Monday, June 4, 2007

Steps to a fabulous social life

Photo Taken by Fab Geri

Brush up on social skills for fulfilling friendships. With hectic days and busy schedules, time to socialize can seem like a luxury and end up at the bottom of our priority list. It's easy for many adults to suffer from loneliness and isolation. When we were younger, many of us spent a lot of time with friends: in school, on weekends, or, later, living together as roommates. But when we live on our own, or with our partner and/or children, it takes work to maintain friendships and, often, regular contact with pals becomes minimal. On top of this, many feel uncertain about how to make new friends as an adult. The following steps will help you to reach out to others and improve your social skills:

1. Commit to working on your social life In our modern world, having a social life involves some work. Look for opportunities to socialize. Go to an event that you might normally turn down or ignore, like a workshop, meeting, cocktail party or dinner. Take the risk and say "yes" instead of "no." Make yourself as comfortable as possible — bring a friend or co-worker with you.

2. Step outside your comfort zone Once you're in a social situation, take risks and reach out to someone. Walk over and introduce yourself. Ask the person how they know the host or found out about this event. Pay someone a compliment about her wardrobe. Take an interest in the other person. Ask open-ended questions, and a conversation will almost inevitably result. Ask yourself, What's the worst thing that could happen? Perhaps a boring conversation could result, in which case you can end it and move on to someone else.

3. Join something Most communities have a variety of classes, courses, sports teams or workshops to choose from. Find something that interests you, regardless of whether you make a new friend. If you live in an isolated area, consider expanding your virtual community — join a chat room or online support group, or find an e-mail friend.

4. Start something Take the initiative: invite people over, host a potluck dinner or start a book club.

5. Deepen existing friendships Consider whom you like and would enjoy having a more connected friendship with. Pick up the phone and call this person. Talk about something of importance to you. Or reach out emotionally — being there for someone else can create a powerful, soulful connection.

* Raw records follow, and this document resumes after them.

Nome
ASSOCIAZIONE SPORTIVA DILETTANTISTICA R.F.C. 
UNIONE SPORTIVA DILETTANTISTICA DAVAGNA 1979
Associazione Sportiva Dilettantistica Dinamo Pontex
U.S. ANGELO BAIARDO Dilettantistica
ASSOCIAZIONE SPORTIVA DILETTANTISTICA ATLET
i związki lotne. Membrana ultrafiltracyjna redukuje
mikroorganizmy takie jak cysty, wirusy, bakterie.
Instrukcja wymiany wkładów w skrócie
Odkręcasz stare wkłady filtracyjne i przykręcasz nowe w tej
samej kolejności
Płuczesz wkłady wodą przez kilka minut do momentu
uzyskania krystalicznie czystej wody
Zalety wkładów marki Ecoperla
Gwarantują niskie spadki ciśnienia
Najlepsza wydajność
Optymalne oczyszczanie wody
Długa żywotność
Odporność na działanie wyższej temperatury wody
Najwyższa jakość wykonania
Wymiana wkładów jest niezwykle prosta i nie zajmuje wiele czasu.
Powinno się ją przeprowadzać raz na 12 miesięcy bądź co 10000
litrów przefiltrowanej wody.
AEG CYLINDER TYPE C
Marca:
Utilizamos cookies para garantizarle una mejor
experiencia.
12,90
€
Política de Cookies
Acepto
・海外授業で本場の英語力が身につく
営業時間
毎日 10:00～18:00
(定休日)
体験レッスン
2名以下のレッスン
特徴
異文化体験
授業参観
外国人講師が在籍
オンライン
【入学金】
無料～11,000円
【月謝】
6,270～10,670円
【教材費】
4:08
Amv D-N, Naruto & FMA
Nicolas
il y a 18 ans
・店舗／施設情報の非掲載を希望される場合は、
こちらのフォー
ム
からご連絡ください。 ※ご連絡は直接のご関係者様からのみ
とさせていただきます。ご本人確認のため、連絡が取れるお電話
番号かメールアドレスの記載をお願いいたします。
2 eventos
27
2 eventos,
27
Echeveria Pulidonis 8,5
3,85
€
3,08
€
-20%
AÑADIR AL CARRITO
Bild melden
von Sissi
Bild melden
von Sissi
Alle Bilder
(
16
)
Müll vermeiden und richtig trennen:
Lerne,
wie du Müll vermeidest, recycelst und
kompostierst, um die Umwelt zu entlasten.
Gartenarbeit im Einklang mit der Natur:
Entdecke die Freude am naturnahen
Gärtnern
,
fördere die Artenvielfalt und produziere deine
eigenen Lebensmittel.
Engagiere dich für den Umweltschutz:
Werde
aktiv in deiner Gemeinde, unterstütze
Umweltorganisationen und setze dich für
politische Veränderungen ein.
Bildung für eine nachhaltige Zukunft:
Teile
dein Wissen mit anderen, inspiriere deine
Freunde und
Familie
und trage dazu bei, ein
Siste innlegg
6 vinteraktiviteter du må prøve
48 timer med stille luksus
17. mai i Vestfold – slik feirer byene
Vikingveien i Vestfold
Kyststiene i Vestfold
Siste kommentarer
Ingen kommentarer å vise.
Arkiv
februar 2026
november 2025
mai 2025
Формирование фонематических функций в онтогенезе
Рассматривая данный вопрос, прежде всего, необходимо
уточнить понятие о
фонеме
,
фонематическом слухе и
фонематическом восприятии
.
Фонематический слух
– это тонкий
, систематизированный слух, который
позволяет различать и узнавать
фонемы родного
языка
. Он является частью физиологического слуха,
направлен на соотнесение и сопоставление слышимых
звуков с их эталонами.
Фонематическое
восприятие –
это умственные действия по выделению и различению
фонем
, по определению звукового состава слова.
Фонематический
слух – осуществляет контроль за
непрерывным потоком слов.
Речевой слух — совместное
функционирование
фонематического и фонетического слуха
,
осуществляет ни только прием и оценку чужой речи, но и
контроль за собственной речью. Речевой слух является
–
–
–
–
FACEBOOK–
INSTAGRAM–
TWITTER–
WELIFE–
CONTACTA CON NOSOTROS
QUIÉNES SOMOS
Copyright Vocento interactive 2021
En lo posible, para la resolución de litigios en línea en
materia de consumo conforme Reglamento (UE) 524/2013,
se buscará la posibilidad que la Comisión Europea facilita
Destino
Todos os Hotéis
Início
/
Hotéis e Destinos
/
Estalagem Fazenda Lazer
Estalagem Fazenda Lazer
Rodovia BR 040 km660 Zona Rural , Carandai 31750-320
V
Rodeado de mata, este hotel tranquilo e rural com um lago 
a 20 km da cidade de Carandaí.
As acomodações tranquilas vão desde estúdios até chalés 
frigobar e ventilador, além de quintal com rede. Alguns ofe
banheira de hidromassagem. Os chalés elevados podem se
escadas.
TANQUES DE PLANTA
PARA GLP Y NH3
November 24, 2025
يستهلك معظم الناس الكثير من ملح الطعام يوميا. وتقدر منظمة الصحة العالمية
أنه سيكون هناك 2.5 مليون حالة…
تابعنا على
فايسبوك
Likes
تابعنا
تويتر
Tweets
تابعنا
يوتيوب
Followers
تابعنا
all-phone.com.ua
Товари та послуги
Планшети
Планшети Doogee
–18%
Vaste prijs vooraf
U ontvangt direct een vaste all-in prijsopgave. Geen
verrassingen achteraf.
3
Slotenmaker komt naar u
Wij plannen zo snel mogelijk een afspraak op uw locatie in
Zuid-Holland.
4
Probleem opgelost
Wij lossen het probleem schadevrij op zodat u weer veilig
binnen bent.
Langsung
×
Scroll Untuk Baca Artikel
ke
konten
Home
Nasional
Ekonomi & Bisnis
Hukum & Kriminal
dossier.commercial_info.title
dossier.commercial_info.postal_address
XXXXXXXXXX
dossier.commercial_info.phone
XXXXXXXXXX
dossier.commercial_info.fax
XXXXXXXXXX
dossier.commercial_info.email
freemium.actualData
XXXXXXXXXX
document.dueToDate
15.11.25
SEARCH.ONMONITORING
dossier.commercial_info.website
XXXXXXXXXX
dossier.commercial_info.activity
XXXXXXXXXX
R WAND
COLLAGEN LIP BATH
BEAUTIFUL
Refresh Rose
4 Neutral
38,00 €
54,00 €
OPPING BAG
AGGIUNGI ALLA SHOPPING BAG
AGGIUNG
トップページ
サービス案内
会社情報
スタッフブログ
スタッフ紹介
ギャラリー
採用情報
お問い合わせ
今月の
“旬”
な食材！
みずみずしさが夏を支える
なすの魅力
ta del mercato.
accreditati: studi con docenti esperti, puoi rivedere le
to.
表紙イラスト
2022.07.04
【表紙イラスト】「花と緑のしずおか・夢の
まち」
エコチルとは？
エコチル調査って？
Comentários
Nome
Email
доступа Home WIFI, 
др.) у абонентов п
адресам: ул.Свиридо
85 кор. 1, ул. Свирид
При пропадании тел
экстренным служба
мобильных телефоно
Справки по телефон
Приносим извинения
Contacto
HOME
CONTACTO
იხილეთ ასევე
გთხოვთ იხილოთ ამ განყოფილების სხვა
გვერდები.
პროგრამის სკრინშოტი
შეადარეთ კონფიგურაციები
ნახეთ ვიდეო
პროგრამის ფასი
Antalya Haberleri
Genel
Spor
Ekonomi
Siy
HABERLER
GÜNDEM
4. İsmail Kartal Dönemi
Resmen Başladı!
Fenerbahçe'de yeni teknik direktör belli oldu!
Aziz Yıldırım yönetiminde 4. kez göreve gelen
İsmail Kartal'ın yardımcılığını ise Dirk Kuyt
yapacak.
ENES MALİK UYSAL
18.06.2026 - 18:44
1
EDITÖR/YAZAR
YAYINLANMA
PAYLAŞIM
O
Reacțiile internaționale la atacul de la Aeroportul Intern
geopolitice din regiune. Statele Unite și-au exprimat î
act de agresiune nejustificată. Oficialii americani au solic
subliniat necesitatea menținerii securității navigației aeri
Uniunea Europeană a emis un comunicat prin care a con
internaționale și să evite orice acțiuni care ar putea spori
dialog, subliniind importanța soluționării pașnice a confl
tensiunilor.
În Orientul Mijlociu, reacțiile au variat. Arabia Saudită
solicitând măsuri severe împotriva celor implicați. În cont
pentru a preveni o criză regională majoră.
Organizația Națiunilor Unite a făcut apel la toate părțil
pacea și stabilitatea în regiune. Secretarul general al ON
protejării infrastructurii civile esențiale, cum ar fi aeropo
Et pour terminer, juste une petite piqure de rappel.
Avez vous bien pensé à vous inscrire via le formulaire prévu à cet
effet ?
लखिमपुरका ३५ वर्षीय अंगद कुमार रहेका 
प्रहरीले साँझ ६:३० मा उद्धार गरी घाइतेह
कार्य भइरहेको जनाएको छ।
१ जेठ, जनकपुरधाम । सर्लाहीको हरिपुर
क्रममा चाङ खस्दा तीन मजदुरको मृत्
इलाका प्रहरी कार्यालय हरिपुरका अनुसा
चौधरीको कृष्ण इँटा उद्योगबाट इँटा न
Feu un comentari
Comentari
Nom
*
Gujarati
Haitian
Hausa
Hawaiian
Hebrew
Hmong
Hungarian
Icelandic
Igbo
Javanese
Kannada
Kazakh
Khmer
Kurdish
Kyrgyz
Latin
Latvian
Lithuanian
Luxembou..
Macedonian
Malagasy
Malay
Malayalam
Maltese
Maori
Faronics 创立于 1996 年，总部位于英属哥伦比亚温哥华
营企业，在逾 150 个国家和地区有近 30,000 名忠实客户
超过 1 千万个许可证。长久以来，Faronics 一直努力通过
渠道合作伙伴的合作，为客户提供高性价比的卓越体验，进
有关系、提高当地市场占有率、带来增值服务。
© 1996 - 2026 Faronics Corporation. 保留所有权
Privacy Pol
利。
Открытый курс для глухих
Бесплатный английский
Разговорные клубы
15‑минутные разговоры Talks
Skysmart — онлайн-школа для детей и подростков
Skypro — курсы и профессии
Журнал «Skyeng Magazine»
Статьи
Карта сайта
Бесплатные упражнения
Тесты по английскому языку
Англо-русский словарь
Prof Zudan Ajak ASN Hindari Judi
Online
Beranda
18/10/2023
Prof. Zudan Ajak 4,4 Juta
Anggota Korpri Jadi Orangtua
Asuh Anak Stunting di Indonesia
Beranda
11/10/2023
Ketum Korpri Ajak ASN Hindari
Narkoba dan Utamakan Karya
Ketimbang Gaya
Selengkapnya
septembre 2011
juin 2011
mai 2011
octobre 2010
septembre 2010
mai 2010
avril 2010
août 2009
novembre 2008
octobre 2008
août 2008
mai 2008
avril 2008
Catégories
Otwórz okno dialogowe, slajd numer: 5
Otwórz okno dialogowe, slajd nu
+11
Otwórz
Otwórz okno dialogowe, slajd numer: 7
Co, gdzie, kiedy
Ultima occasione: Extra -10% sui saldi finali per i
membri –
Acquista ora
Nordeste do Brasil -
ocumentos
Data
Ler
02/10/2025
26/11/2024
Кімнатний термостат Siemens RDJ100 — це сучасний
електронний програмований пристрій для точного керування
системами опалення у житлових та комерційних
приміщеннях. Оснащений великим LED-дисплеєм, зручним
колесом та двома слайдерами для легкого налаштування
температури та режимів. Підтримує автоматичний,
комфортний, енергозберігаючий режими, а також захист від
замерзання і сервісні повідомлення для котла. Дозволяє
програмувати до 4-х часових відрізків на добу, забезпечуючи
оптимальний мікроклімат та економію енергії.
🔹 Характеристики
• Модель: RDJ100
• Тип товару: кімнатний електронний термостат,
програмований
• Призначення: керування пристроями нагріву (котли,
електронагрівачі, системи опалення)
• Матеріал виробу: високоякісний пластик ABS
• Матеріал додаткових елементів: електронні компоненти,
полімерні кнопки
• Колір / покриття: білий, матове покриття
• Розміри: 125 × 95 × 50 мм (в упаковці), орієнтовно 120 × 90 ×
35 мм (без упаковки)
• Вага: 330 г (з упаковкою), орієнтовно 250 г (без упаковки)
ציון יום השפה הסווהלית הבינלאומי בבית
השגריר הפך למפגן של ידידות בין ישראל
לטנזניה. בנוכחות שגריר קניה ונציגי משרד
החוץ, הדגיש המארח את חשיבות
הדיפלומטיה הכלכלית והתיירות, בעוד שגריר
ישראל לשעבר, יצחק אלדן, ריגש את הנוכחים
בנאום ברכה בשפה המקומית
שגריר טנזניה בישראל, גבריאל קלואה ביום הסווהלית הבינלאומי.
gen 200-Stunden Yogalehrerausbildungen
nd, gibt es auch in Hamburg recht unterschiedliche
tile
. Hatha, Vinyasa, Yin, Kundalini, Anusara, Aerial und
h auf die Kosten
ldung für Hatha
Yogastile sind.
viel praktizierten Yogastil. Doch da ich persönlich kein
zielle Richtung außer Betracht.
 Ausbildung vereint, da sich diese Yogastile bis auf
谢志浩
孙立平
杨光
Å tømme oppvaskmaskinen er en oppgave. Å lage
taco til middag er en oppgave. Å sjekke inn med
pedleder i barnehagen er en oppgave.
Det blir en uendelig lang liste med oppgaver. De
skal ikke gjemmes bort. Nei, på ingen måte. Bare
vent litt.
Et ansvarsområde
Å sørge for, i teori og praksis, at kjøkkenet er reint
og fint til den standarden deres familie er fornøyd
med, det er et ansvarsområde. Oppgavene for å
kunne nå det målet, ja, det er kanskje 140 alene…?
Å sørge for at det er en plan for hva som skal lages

6. Prioritize your social life Once you make a date for socializing, say "no" to other bookings or requests for that time. Summon some energy for your social life. Time with others takes energy but it also gives energy. Sometimes I can feel too tired to socialize with friends, but afterwards I come home energized and refreshed by the laughter, support and insights that I gain from these connections. Our social lives are important to our mental and physical health — make time and space for yours.